Healthcare in the United States is a hot-button political issue, ripe with disagreement. It is also immensely complicated, making it all the more difficult to wrap your head around the right answers. Of course, there is one thing almost everyone can agree on: healthcare is expensive, even if you have health insurance.
A contributing factor to current healthcare premiums is the fact that America’s demand for primary care physicians is outpacing growth in the sector. In fact, we will need 52,000 more primary care physicians by 2025 to simply meet the demand, yet we’re staring down a projected deficit.
Though there might be little political recourse for the disenfranchised, there are some steps you can take to secure a financial foothold in your future health care needs.
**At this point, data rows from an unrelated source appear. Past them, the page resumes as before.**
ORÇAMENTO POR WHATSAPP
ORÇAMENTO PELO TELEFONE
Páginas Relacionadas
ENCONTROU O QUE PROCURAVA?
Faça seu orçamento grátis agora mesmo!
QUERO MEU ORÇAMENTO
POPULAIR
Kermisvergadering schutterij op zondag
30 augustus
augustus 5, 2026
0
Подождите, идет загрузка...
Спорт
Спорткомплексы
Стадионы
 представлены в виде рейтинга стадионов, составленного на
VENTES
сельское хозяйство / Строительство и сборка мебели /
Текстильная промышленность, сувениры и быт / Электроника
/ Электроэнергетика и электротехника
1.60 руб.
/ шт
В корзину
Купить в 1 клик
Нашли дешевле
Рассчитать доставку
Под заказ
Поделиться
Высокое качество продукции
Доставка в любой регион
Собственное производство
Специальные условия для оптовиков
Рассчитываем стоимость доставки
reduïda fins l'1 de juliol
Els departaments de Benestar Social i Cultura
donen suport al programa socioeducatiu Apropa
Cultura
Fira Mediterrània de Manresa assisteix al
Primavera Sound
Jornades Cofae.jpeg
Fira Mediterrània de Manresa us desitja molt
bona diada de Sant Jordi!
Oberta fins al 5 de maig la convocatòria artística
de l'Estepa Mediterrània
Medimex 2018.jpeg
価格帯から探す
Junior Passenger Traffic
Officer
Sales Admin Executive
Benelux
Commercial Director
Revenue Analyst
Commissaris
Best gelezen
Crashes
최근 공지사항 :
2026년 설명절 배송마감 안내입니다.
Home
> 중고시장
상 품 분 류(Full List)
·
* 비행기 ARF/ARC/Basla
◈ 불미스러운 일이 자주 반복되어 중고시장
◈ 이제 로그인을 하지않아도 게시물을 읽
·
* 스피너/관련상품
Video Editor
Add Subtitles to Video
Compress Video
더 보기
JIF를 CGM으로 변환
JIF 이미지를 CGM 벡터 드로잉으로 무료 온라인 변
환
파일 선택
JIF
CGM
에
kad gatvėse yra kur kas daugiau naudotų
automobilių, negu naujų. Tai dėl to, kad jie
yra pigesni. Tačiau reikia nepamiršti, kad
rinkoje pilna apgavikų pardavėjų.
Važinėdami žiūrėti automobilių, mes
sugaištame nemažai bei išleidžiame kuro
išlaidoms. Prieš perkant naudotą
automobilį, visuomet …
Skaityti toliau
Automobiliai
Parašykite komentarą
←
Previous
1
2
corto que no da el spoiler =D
The following ideas can help insulate you and your family from costs associated with future health crises, and help cut healthcare costs in the short term:
Understand What You Can Afford
The omnipresent balancing act in holding an insurance policy, no matter what it’s for, is between your premium and deductible. The cost of your healthcare plan, known as your premium, has a direct inverse relationship with your deductible.If you have a high deductible, you will have a low premium and visa-versa. Your deductible is the cost you pay out of pocket in the event you need medical treatment. By having an intimate understanding of your financial situation, you can engage in the insurance balancing act. For example, say you have a healthy, young family. You have an okay amount of money saved up, but not a very high income. Your best strategy is to have lower premiums to make each month a little less burdensome. Your savings can cushion the rare medical emergency. Likewise, if you’re older with a successful career and have some lasting medical conditions, but not very much money in the bank, you should set your premiums higher so spontaneous medical calamities don’t damage your savings. As always, it’s a balancing act.
Read Your Medical Bills
A study done in 2014 by Nerd Wallet found that 49% of Medicare claims contained billing errors resulting in an overall overpayment of 26%. Always review your medical bills to make sure the treatments listed are what you received.
Live a Healthy Lifestyle
This may seem non-financial in nature, but eating healthy food, getting an appropriate amount of daily exercise, and establishing good sleep habits can have a massive impact on current and future healthcare costs. It’s been said a million times, but if you smoke cigarettes, you’re paying for cancer. If you eat excessively and become obese, you’re paying for heart disease. Take care of your body not just because it’s good for you, but because you might not be able to afford the consequences of an unhealthy lifestyle.
Utilize Urgent Care
If you have an urgent medical problem, but it doesn’t rise to the level of an emergency, then make use of a local urgent care clinic. The average range for cost of treatment at urgent care is only $50-$150 , while hospitals costs average over 1000% more. It’s no small wonder the Urgent Care Association of America reports 3 million visits per week nationwide.Flu shots can also be provided at urgent care for when your primary care physician’s office is closed. This can help prevent you from becoming one of 200,000 Americans hospitalized each year by the flu.
Know your Family History
There are many benefits to knowing what hereditary diseases you might be at risk of contracting. For one thing, you might be able to catch it early and have better treatment options. That, and you can prepare financially for the associated costs. Whatever you are predisposed to, just know that nearly 70% of people turning 65 will need long-term care in the future. One way to prepare yourself financially for the burdensome costs of a nursing home or specialized residential care facility is a supplemental long-term care insurance policy. These policies cover nursing home costs, hospice care, and a number of other care services which could otherwise bury you and your family in debt.
It’s never too early to start planning for your future medical wellbeing. In order to navigate the often murky waters of healthcare, you should arm yourself with knowledge and an intimate understanding of your current financial situation. Remember, it pays to always be vigilant of cost-saving opportunities for healthcare.